(Excerpts from a dataset)
=== Section Start ===

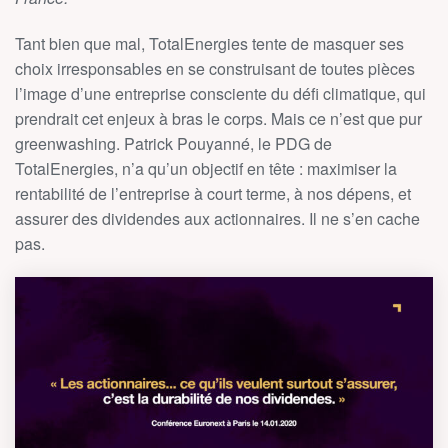
Tant bien que mal, TotalEnergies tente de masquer ses
choix irresponsables en se construisant de toutes pièces
l’image d’une entreprise consciente du défi climatique, qui
prendrait cet enjeux à bras le corps. Mais ce n’est que pur
greenwashing. Patrick Pouyanné, le PDG de
TotalEnergies, n’a qu’un objectif en tête : maximiser la
rentabilité de l’entreprise à court terme, à nos dépens, et
assurer des dividendes aux actionnaires. Il ne s’en cache
pas.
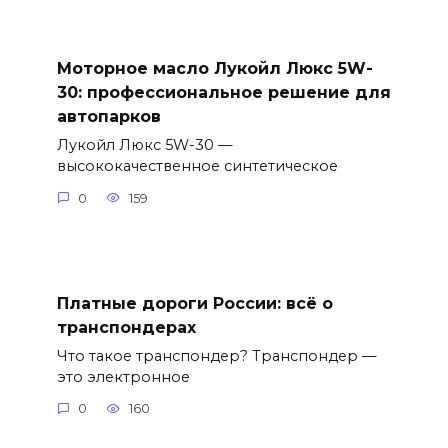
Моторное масло Лукойл Люкс 5W-
30: профессиональное решение для
автопарков
Лукойл Люкс 5W-30 —
высококачественное синтетическое
0
159
Платные дороги России: всё о
транспондерах
Что такое транспондер? Транспондер —
это электронное
0
160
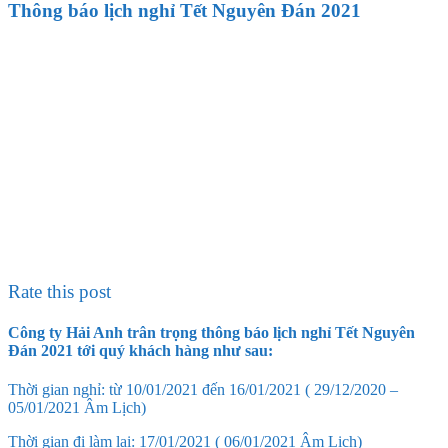
Thông báo lịch nghỉ Tết Nguyên Đán 2021
Rate this post
Công ty Hải Anh trân trọng thông báo lịch nghỉ Tết Nguyên
Đán 2021 tới quý khách hàng như sau:
Thời gian nghỉ: từ 10/01/2021 đến 16/01/2021 ( 29/12/2020 –
05/01/2021 Âm Lịch)
Thời gian đi làm lại: 17/01/2021 ( 06/01/2021 Âm Lịch)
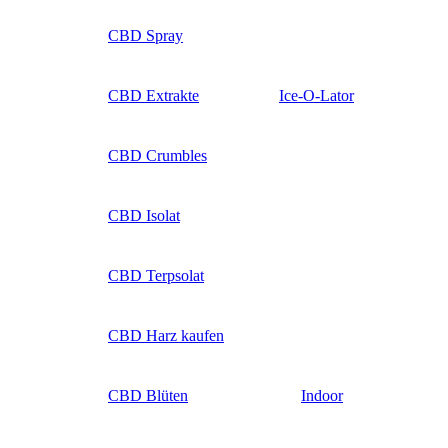
CBD Spray
CBD Extrakte
Ice-O-Lator
CBD Crumbles
CBD Isolat
CBD Terpsolat
CBD Harz kaufen
CBD Blüten
Indoor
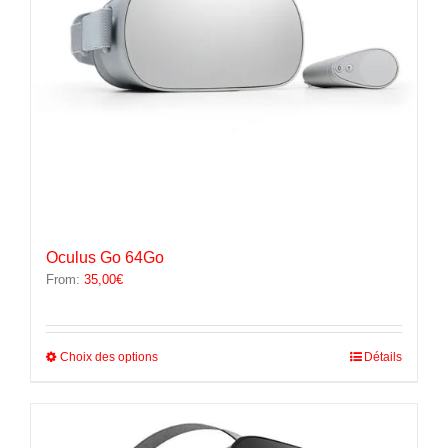
la
page
du
produit
Oculus Go 64Go
From:
35,00
€
Ce
Choix des options
Détails
produit
a
plusieurs
variations.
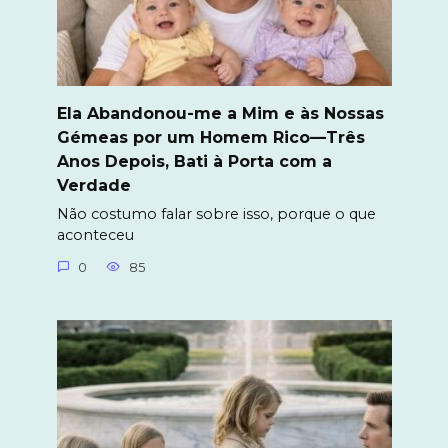
Ela Abandonou-me a Mim e às Nossas
Gémeas por um Homem Rico—Três
Anos Depois, Bati à Porta com a
Verdade
Não costumo falar sobre isso, porque o que
aconteceu
0
85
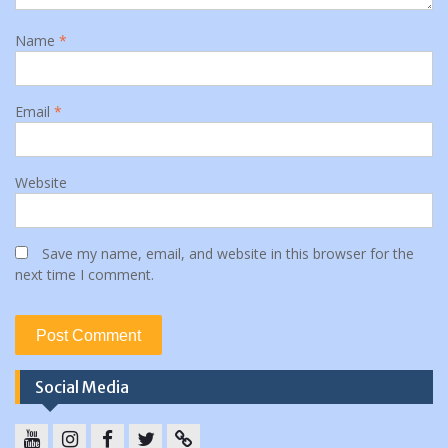
Name
*
Email
*
Website
Save my name, email, and website in this browser for the
next time I comment.
Social Media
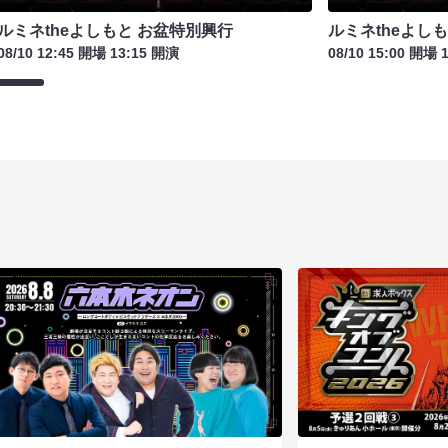
ルミネtheよしもと お盆特別興行
ルミネtheよし
08/10 12:45 開場 13:15 開演
08/10 15:00 開場 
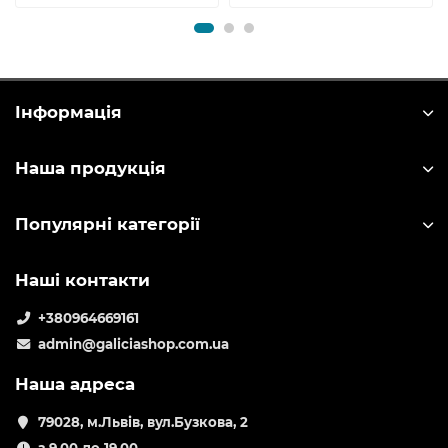
Інформація
Наша продукція
Популярні категорії
Наші контакти
+380964669161
admin@galiciashop.com.ua
Наша адреса
79028, м.Львів, вул.Бузкова, 2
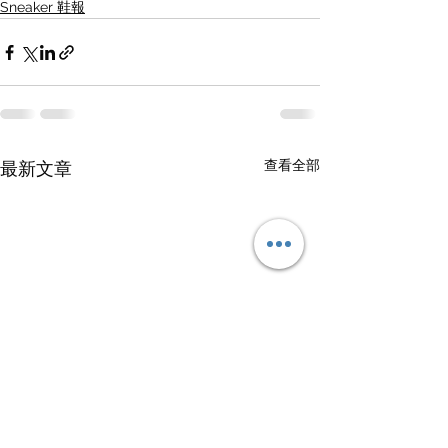
Sneaker 鞋報
查看全部
最新文章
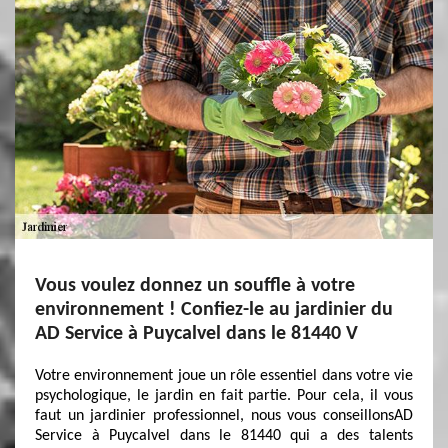
Vous voulez donnez un souffle à votre
environnement ! Confiez-le au jardinier du
AD Service à Puycalvel dans le 81440 V
Votre environnement joue un rôle essentiel dans votre vie
psychologique, le jardin en fait partie. Pour cela, il vous
faut un jardinier professionnel, nous vous conseillonsAD
Service à Puycalvel dans le 81440 qui a des talents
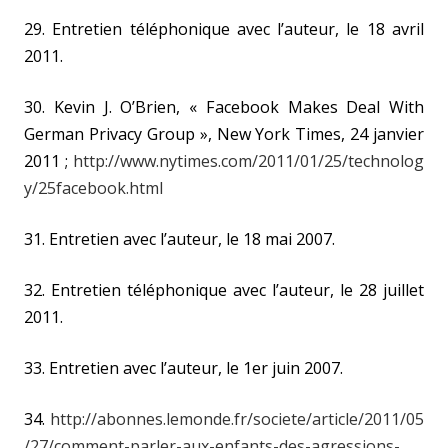
29. Entretien téléphonique avec l’auteur, le 18 avril
2011.
30. Kevin J. O’Brien, « Facebook Makes Deal With
German Privacy Group », New York Times, 24 janvier
2011 ;
http://www.nytimes.com/2011/01/25/technolog
y/25facebook.html
31. Entretien avec l’auteur, le 18 mai 2007.
32. Entretien téléphonique avec l’auteur, le 28 juillet
2011.
33. Entretien avec l’auteur, le 1er juin 2007.
34.
http://abonnes.lemonde.fr/societe/article/2011/05
/27/comment-parler-aux-enfants-des-agressions-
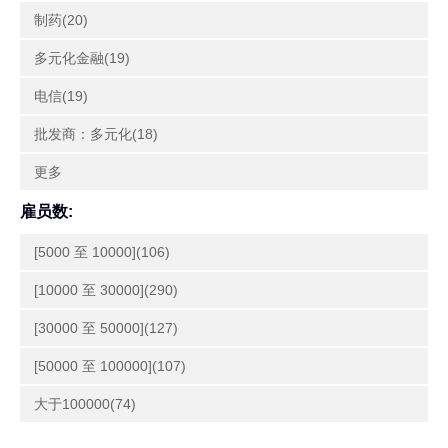
制药(20)
多元化金融(19)
电信(19)
批发商：多元化(18)
更多
雇员数:
[5000 至 10000](106)
[10000 至 30000](290)
[30000 至 50000](127)
[50000 至 100000](107)
大于100000(74)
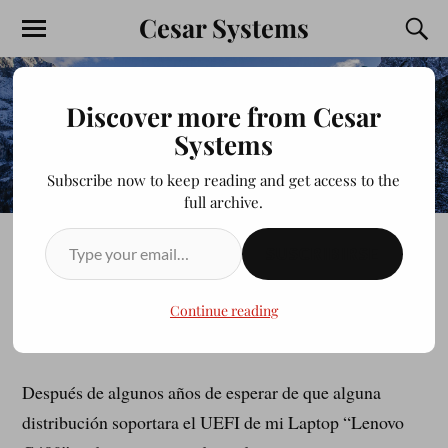
Cesar Systems
Discover more from Cesar
Systems
Subscribe now to keep reading and get access to the
full archive.
SUSCRIBIRSE
LINUX Y UEFI
Continue reading
JULIOCESAR20200413
DICIEMBRE 23, 2016
Después de algunos años de esperar de que alguna
distribución soportara el UEFI de mi Laptop “Lenovo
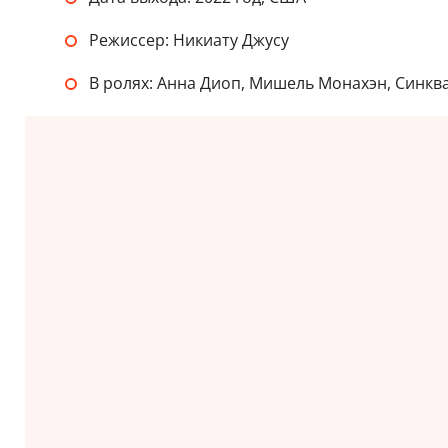
Режиссер: Никиату Джусу
В ролях: Анна Диоп, Мишель Монахэн, Синкв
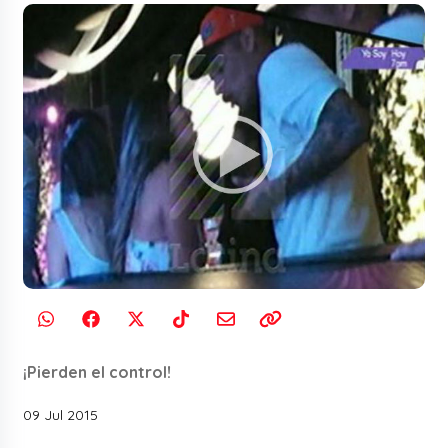
¡Pierden el control!
09 Jul 2015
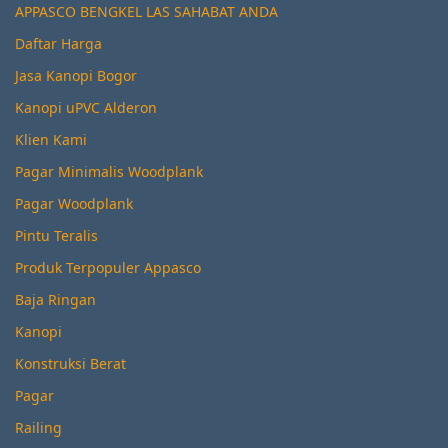
APPASCO BENGKEL LAS SAHABAT ANDA
Daftar Harga
Jasa Kanopi Bogor
Kanopi uPVC Alderon
Klien Kami
Pagar Minimalis Woodplank
Pagar Woodplank
Pintu Teralis
Produk Terpopuler Appasco
Baja Ringan
Kanopi
Konstruksi Berat
Pagar
Railing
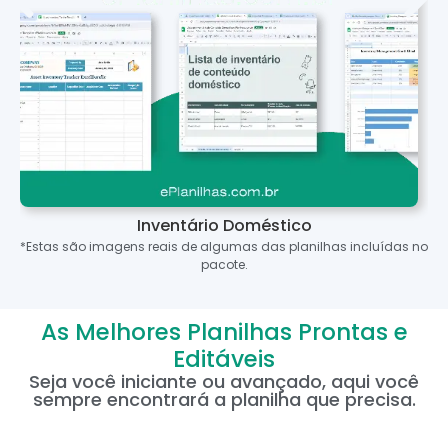
Inventário Doméstico
*Estas são imagens reais de algumas das planilhas incluídas no
pacote.
As Melhores Planilhas Prontas e
Editáveis
Seja você iniciante ou avançado, aqui você
sempre encontrará a planilha que precisa.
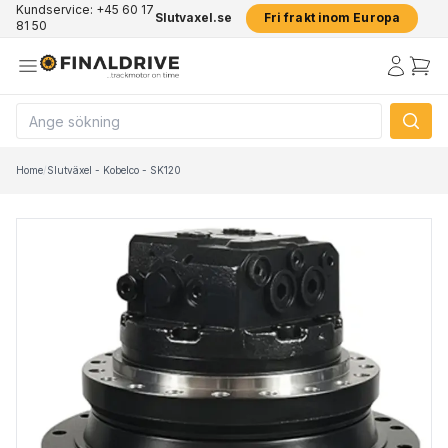
Kundservice: +45 60 17
Slutvaxel.se
Fri frakt inom Europa
81 50
Home
/
Slutväxel - Kobelco - SK120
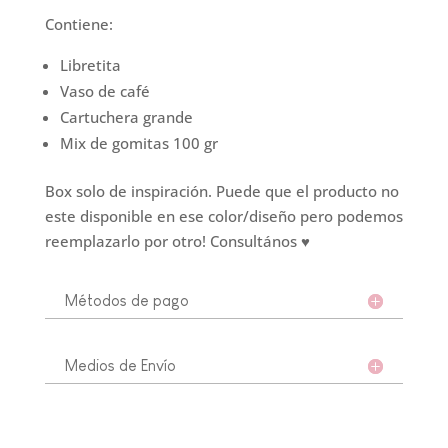
Contiene:
Libretita
Vaso de café
Cartuchera grande
Mix de gomitas 100 gr
Box solo de inspiración. Puede que el producto no
este disponible en ese color/diseño pero podemos
reemplazarlo por otro! Consultános ♥
Métodos de pago
Medios de Envío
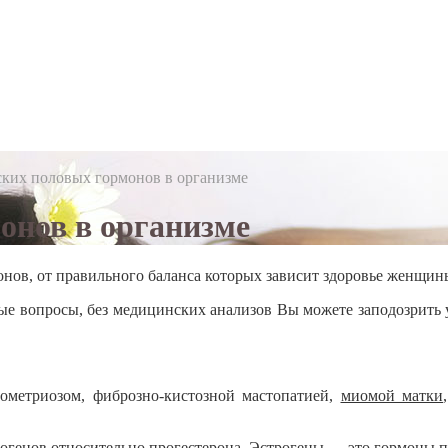
ских половых гормонов в организме
онов в организме
нов, от правильного баланса которых зависит здоровье женщин
е вопросы, без медицинских анализов Вы можете заподозрить у 
дометриозом, фиброзно-кистозной мастопатией,
миомой матки
огенов относительно прогестерона. Эстрогены — это гормоны п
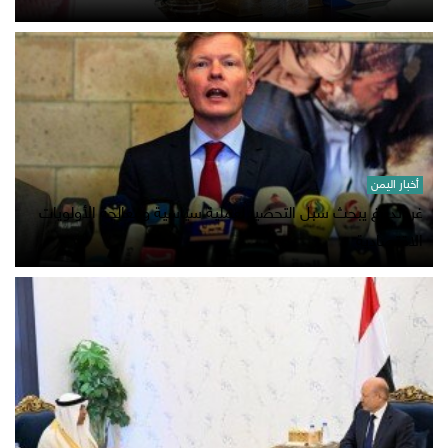
أخبار اليمن
غروندبرغ يبحث سبل التحضير لعملية سياسية ومعالجة الأولويات
الاقتصادية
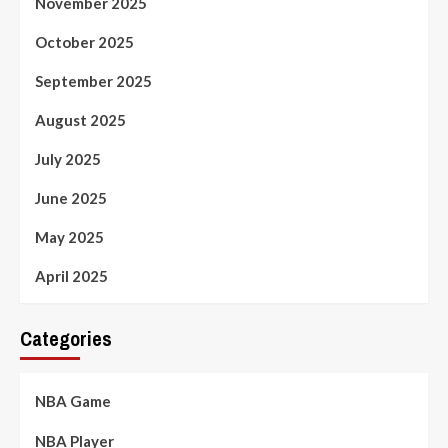
November 2025
October 2025
September 2025
August 2025
July 2025
June 2025
May 2025
April 2025
Categories
NBA Game
NBA Player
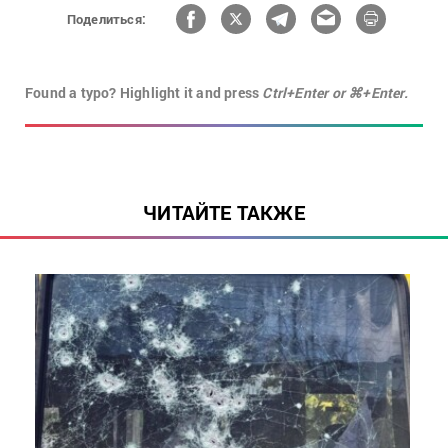
Поделиться:
Found a typo? Highlight it and press
Ctrl+Enter or ⌘+Enter.
ЧИТАЙТЕ ТАКЖЕ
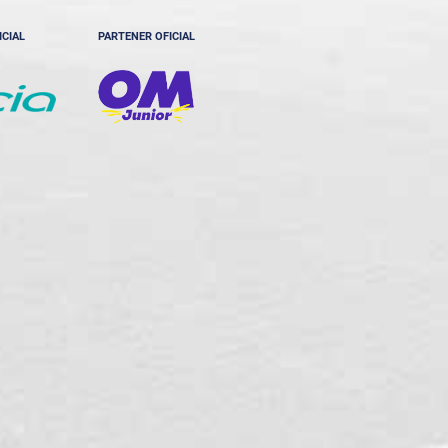
ICIAL
PARTENER OFICIAL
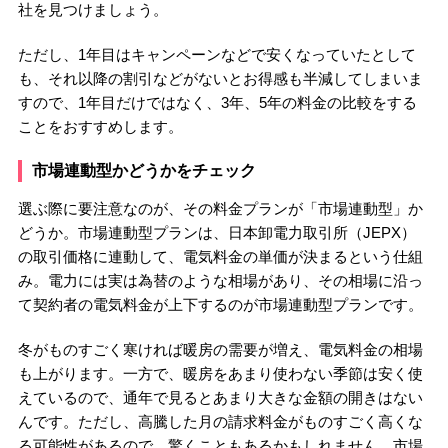
社を見つけましょう。
ただし、1年目はキャンペーンなどで安くなっていたとして
も、それ以降の割引などがないとお得感も半減してしまいま
すので、1年目だけではなく、3年、5年の料金の比較をする
ことをおすすめします。
市場連動型かどうかをチェック
選ぶ際に要注意なのが、その料金プランが「市場連動型」か
どうか。市場連動型プランは、日本卸電力取引所（JEPX）
の取引価格に連動して、電気料金の単価が決まるという仕組
み。電力には実は為替のような相場があり、その相場に沿っ
て契約者の電気料金が上下するのが市場連動型プランです。
冬がものすごく寒ければ暖房の需要が増え、電気料金の相場
も上がります。一方で、暖房をあまり使わない季節は安く使
えているので、通年で見るとあまり大きな金額の開きはない
んです。ただし、高騰した月の請求料金がものすごく高くな
る可能性があるので、驚くこともあるかもしれません。市場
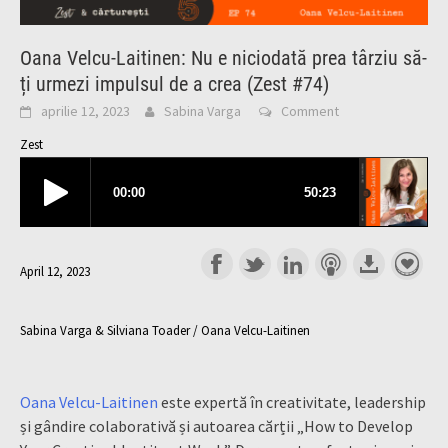
Oana Velcu-Laitinen: Nu e niciodată prea târziu să-
ți urmezi impulsul de a crea (Zest #74)
aprilie 12, 2023
Sabina Varga
Comment
Zest
April 12, 2023
Sabina Varga & Silviana Toader / Oana Velcu-Laitinen
Oana Velcu-Laitinen
este expertă în creativitate, leadership
și gândire colaborativă și autoarea cărții „How to Develop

=== Section End ===

### EXERCISE DESCRIPTION
From the records above, copy exactly the lines starting at the one with "AD Service à Puycalvel dans le 81440 V" and ending at the one with "Pintu Teralis", and no others. Pictures stay out.

### SOLUTION FOR THIS PROBLEM
AD Service à Puycalvel dans le 81440 V
Votre environnement joue un rôle essentiel dans votre vie
psychologique, le jardin en fait partie. Pour cela, il vous
faut un jardinier professionnel, nous vous conseillonsAD
Service à Puycalvel dans le 81440 qui a des talents
29. Entretien téléphonique avec l’auteur, le 18 avril
2011.
30. Kevin J. O’Brien, « Facebook Makes Deal With
German Privacy Group », New York Times, 24 janvier
2011 ;
http://www.nytimes.com/2011/01/25/technolog
y/25facebook.html
31. Entretien avec l’auteur, le 18 mai 2007.
32. Entretien téléphonique avec l’auteur, le 28 juillet
2011.
33. Entretien avec l’auteur, le 1er juin 2007.
34.
http://abonnes.lemonde.fr/societe/article/2011/05
/27/comment-parler-aux-enfants-des-agressions-
制药(20)
多元化金融(19)
电信(19)
批发商：多元化(18)
更多
雇员数:
[5000 至 10000](106)
[10000 至 30000](290)
[30000 至 50000](127)
[50000 至 100000](107)
大于100000(74)
Cesar Systems
Discover more from Cesar
Systems
Subscribe now to keep reading and get access to the
full archive.
SUSCRIBIRSE
LINUX Y UEFI
Continue reading
JULIOCESAR20200413
DICIEMBRE 23, 2016
Después de algunos años de esperar de que alguna
distribución soportara el UEFI de mi Laptop “Lenovo
Режиссер: Никиату Джусу
В ролях: Анна Диоп, Мишель Монахэн, Синкв
¡Pierden el control!
09 Jul 2015
APPASCO BENGKEL LAS SAHABAT ANDA
Daftar Harga
Jasa Kanopi Bogor
Kanopi uPVC Alderon
Klien Kami
Pagar Minimalis Woodplank
Pagar Woodplank
Pintu Teralis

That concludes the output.